▸ **What you will do**: When a line in the listing contains the string "bulbs", pick it out and copy it.

▸ **Supplied data**:
• • • •

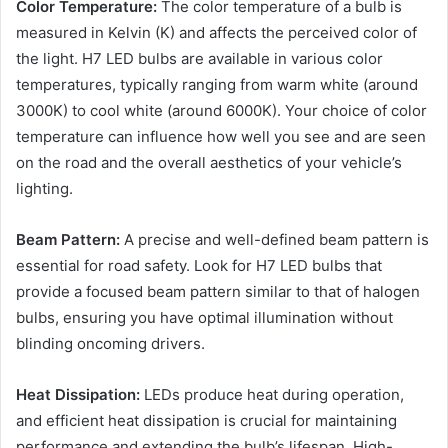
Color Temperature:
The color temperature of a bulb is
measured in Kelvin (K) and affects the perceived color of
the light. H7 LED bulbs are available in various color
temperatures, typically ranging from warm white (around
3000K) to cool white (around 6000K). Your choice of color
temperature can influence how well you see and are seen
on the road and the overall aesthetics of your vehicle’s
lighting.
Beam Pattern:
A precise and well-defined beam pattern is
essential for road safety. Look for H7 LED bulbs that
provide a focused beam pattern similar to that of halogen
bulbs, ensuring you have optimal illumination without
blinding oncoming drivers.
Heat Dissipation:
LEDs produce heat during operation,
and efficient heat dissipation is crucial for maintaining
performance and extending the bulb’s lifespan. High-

• • • •

▸ **Exercise solution**:
the light. H7 LED bulbs are available in various color
essential for road safety. Look for H7 LED bulbs that
bulbs, ensuring you have optimal illumination without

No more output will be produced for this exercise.